**What to do:**
Copy the first line of the material below and every later line through the line containing "dürfen Dateien hochladen.", without any other output.

**Input for this task:**
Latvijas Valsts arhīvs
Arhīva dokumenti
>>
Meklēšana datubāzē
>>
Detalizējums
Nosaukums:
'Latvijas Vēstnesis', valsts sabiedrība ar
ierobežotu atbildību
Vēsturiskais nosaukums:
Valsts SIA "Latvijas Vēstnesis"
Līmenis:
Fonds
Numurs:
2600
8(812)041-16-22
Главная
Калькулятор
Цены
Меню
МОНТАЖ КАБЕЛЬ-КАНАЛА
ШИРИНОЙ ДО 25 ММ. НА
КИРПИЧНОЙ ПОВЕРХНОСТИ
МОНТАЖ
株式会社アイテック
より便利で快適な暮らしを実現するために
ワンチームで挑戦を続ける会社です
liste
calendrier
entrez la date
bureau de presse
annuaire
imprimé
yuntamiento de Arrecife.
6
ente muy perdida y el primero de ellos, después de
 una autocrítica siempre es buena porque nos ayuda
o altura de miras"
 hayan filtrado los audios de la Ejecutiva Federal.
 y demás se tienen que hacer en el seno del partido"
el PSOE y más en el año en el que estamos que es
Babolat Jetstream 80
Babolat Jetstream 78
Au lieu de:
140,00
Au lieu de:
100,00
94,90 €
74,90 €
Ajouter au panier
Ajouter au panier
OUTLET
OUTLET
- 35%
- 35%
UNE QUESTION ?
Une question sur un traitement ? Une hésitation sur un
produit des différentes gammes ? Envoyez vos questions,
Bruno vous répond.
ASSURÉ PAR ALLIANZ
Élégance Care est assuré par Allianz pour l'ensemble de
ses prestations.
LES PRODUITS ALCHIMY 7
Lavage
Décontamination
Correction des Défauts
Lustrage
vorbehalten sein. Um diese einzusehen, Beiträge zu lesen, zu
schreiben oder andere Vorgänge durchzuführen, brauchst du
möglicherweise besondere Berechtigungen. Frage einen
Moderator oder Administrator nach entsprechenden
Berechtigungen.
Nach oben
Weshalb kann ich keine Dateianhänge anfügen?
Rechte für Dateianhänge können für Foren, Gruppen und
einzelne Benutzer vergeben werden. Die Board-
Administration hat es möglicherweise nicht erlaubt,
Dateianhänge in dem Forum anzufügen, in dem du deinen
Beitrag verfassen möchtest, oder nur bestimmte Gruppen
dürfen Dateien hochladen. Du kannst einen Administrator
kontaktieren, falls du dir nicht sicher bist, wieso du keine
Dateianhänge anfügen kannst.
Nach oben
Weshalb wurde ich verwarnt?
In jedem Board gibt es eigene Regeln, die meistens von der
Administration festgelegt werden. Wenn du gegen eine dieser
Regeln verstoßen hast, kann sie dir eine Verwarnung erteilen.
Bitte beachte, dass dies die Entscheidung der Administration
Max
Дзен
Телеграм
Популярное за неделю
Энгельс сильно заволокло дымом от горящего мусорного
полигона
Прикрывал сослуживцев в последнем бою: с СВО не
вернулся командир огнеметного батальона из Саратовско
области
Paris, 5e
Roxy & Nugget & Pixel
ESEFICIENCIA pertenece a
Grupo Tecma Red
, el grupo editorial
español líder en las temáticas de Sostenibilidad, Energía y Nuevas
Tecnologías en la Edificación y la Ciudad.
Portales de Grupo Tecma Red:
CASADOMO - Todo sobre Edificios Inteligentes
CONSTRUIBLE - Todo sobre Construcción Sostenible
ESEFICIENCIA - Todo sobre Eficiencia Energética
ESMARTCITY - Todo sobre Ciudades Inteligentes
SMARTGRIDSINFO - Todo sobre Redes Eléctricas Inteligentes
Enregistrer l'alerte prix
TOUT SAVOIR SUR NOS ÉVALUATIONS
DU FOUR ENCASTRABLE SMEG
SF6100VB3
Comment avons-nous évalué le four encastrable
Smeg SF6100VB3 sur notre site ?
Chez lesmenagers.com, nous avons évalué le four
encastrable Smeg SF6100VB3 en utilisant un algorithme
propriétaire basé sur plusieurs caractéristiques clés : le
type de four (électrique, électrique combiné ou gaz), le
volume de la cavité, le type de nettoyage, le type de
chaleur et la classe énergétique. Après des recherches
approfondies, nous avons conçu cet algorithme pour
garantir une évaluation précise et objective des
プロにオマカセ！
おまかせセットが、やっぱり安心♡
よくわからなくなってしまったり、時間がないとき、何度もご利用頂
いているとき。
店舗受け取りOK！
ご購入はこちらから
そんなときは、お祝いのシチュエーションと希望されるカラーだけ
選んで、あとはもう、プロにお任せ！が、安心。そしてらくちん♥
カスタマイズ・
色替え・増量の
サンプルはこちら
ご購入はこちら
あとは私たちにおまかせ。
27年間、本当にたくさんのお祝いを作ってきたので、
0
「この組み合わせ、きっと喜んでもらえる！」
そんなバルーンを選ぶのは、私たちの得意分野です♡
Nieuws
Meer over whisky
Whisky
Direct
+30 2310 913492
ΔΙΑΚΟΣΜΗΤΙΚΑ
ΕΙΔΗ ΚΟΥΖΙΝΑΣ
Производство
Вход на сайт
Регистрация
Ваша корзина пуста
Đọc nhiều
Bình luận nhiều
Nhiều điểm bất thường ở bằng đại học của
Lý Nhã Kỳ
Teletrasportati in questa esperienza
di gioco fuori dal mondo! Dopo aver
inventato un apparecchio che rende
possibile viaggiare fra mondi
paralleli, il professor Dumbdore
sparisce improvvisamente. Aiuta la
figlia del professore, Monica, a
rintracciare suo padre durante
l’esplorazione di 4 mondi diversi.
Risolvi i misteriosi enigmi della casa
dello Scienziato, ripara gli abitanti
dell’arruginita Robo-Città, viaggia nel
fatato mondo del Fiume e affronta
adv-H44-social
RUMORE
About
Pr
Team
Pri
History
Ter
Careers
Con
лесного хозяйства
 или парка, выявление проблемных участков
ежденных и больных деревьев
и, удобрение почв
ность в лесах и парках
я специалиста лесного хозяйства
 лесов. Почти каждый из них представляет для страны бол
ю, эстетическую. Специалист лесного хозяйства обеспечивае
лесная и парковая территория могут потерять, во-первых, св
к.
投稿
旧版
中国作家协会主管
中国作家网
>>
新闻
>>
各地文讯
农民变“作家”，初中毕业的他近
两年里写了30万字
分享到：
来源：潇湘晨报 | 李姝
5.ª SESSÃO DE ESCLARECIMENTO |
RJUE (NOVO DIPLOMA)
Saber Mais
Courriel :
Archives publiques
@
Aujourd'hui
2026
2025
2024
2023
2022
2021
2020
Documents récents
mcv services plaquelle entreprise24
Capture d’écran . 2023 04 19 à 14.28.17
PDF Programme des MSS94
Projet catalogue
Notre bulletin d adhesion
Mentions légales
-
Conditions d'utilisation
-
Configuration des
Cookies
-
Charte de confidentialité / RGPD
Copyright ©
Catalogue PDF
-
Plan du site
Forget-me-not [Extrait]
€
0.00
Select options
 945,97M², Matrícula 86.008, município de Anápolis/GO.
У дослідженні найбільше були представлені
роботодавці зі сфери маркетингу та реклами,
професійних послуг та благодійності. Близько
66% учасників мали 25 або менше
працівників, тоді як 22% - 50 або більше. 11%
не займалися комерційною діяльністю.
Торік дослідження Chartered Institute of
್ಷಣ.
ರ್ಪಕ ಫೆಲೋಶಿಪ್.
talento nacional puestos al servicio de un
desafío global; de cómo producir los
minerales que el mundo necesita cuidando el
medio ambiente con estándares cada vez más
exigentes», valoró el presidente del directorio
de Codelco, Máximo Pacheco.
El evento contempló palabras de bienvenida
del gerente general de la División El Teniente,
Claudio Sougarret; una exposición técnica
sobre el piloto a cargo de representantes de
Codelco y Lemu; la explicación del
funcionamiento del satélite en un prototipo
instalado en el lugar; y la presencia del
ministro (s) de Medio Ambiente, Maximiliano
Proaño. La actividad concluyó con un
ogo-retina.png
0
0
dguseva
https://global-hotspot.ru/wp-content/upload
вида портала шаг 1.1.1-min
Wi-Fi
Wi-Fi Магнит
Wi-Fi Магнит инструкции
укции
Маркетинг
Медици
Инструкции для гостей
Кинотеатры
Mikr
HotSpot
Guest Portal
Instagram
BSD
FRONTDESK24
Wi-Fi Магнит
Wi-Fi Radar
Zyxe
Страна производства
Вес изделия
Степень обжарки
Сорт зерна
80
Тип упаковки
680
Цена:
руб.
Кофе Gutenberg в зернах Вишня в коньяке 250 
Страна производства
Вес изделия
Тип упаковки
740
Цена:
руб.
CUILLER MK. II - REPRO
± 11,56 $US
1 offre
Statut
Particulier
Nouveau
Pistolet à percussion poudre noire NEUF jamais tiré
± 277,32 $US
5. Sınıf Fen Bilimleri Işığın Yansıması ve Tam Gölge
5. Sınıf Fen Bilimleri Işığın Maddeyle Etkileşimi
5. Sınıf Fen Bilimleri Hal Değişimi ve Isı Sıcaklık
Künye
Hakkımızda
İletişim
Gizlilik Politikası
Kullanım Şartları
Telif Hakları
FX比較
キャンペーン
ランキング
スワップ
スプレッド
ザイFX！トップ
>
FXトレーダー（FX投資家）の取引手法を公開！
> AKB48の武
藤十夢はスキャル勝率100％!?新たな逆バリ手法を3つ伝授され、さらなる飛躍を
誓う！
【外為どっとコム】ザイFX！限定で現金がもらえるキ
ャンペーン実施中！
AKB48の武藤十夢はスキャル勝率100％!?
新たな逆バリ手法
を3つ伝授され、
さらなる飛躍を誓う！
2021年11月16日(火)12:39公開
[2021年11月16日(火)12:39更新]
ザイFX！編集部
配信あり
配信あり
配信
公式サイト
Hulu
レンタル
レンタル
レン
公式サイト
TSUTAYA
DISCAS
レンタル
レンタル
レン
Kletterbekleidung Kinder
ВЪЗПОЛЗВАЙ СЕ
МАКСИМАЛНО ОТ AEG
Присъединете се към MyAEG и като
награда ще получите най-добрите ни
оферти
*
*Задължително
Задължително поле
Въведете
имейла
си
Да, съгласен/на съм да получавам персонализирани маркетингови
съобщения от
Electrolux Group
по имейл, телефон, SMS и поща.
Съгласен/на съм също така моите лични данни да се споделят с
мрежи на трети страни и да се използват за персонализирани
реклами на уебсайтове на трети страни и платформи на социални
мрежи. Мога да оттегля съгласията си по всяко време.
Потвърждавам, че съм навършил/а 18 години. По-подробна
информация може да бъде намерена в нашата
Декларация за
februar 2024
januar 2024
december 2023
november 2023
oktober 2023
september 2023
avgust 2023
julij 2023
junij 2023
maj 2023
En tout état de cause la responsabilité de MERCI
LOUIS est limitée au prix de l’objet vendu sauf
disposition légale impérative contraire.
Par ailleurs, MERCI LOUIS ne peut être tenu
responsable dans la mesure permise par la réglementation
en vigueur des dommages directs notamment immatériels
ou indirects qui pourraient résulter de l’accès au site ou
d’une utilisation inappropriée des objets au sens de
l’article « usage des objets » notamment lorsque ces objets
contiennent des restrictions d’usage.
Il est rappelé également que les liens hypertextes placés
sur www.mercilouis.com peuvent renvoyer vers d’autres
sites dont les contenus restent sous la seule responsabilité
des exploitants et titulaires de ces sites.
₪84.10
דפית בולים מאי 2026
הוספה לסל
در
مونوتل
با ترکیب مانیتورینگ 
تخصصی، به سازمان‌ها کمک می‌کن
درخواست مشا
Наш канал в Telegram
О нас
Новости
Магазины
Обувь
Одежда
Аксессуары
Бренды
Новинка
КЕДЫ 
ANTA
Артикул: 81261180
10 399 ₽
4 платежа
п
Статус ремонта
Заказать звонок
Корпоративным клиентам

**Written answer:**
Latvijas Valsts arhīvs
Arhīva dokumenti
>>
Meklēšana datubāzē
>>
Detalizējums
Nosaukums:
'Latvijas Vēstnesis', valsts sabiedrība ar
ierobežotu atbildību
Vēsturiskais nosaukums:
Valsts SIA "Latvijas Vēstnesis"
Līmenis:
Fonds
Numurs:
2600
8(812)041-16-22
Главная
Калькулятор
Цены
Меню
МОНТАЖ КАБЕЛЬ-КАНАЛА
ШИРИНОЙ ДО 25 ММ. НА
КИРПИЧНОЙ ПОВЕРХНОСТИ
МОНТАЖ
株式会社アイテック
より便利で快適な暮らしを実現するために
ワンチームで挑戦を続ける会社です
liste
calendrier
entrez la date
bureau de presse
annuaire
imprimé
yuntamiento de Arrecife.
6
ente muy perdida y el primero de ellos, después de
 una autocrítica siempre es buena porque nos ayuda
o altura de miras"
 hayan filtrado los audios de la Ejecutiva Federal.
 y demás se tienen que hacer en el seno del partido"
el PSOE y más en el año en el que estamos que es
Babolat Jetstream 80
Babolat Jetstream 78
Au lieu de:
140,00
Au lieu de:
100,00
94,90 €
74,90 €
Ajouter au panier
Ajouter au panier
OUTLET
OUTLET
- 35%
- 35%
UNE QUESTION ?
Une question sur un traitement ? Une hésitation sur un
produit des différentes gammes ? Envoyez vos questions,
Bruno vous répond.
ASSURÉ PAR ALLIANZ
Élégance Care est assuré par Allianz pour l'ensemble de
ses prestations.
LES PRODUITS ALCHIMY 7
Lavage
Décontamination
Correction des Défauts
Lustrage
vorbehalten sein. Um diese einzusehen, Beiträge zu lesen, zu
schreiben oder andere Vorgänge durchzuführen, brauchst du
möglicherweise besondere Berechtigungen. Frage einen
Moderator oder Administrator nach entsprechenden
Berechtigungen.
Nach oben
Weshalb kann ich keine Dateianhänge anfügen?
Rechte für Dateianhänge können für Foren, Gruppen und
einzelne Benutzer vergeben werden. Die Board-
Administration hat es möglicherweise nicht erlaubt,
Dateianhänge in dem Forum anzufügen, in dem du deinen
Beitrag verfassen möchtest, oder nur bestimmte Gruppen
dürfen Dateien hochladen. Du kannst einen Administrator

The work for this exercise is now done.